* **Exercise prompt**: Keep the images out while you retype all of the data exactly.

* **Excerpted data**:
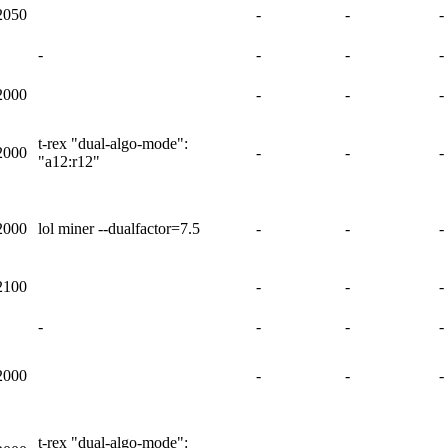
2050
-
-
-
-
-
-
-
2000
-
-
-
t-rex "dual-algo-mode":
2000
-
-
-
"a12:r12"
2000
lol miner --dualfactor=7.5
-
-
-
2100
-
-
-
-
-
-
-
2000
-
-
-
t-rex "dual-algo-mode":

* **Finished task**:
2050
-
-
-
-
-
-
-
2000
-
-
-
t-rex "dual-algo-mode":
2000
-
-
-
"a12:r12"
2000
lol miner --dualfactor=7.5
-
-
-
2100
-
-
-
-
-
-
-
2000
-
-
-
t-rex "dual-algo-mode":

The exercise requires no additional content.